Optimizing Spark Jobs to Reduce Costs by 60%
Our Spark infrastructure bill was $40K/month. After systematic optimization, we reduced it to $16K/month while improving performance. Here's how.
The Cost Problem
Initial State:
- 50+ Spark jobs running daily
- Average runtime: 4+ hours per job
- Cluster costs: $40K/month
- 70% wasted compute on idle resources
Optimization Strategy
1. Right-Sizing Clusters
Before:
# One-size-fits-all cluster
cluster_config = {
"node_type": "r5.4xlarge", # Memory-optimized for everything
"num_workers": 20,
"autoscale": False
}After:
# Workload-specific clusters
bronze_cluster = {
"node_type": "i3.2xlarge", # I/O optimized for ingestion
"num_workers": 10,
"autoscale": {"min": 5, "max": 15}
}
silver_cluster = {
"node_type": "r5.4xlarge", # Memory for transformations
"num_workers": 15,
"autoscale": {"min": 8, "max": 25}
}
gold_cluster = {
"node_type": "c5.2xlarge", # Compute for aggregations
"num_workers": 8,
"autoscale": {"min": 4, "max": 12}
}Savings: $12K/month (30% reduction)
2. Partition Optimization
Problem: Small files creating millions of tasks
# Before: 500K partitions = 500K tasks
df = spark.read.parquet("s3://data/events/")
print(df.rdd.getNumPartitions()) # 500,000
# After: Coalesce to optimal size
target_partition_size_mb = 128
num_partitions = calculate_optimal_partitions(df)
df = df.coalesce(num_partitions) # 2,000 partitionsFunction to calculate partitions:
def calculate_optimal_partitions(df, target_mb=128):
"""Calculate optimal partition count"""
total_size_mb = df._jdf.queryExecution().analyzed().stats().sizeInBytes() / (1024 * 1024)
return max(int(total_size_mb / target_mb), spark.sparkContext.defaultParallelism)Savings: 40% faster execution = $5K/month
3. Intelligent Caching
Before: Caching everything
# Bad: Cache unnecessarily
df1 = spark.read.parquet("s3://data/")
df1.cache() # Wastes memory
df2 = df1.filter(col("date") == "2024-01-01")
df2.cache() # Also not reusedAfter: Cache only multi-use dataframes
# Good: Cache strategically
dim_users = spark.read.parquet("s3://dims/users").cache() # Used 10x
# Don't cache single-use
fact_orders = spark.read.parquet("s3://facts/orders") # Used onceRule: Cache only if:
- Used 3+ times in same job
- Size < 20% of cluster memory
- Expensive to recompute
Savings: $3K/month (better memory utilization)

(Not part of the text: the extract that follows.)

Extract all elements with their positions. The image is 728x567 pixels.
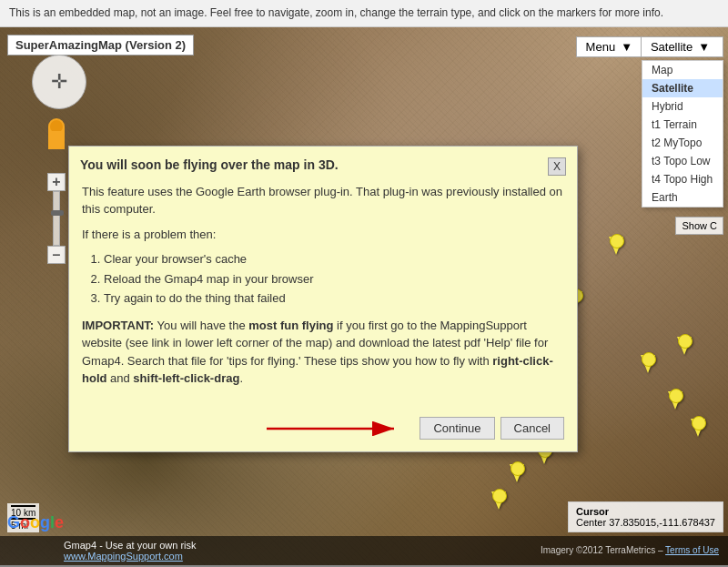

4. Dynamic Partition Pruning
Enable Spark 3.0+ optimization:
spark.conf.set("spark.sql.optimizer.dynamicPartitionPruning.enabled", "true")
# Automatically skips partitions
fact_sales = spark.read.parquet("s3://facts/sales") # 1000 partitions
dim_product = spark.read.parquet("s3://dims/products")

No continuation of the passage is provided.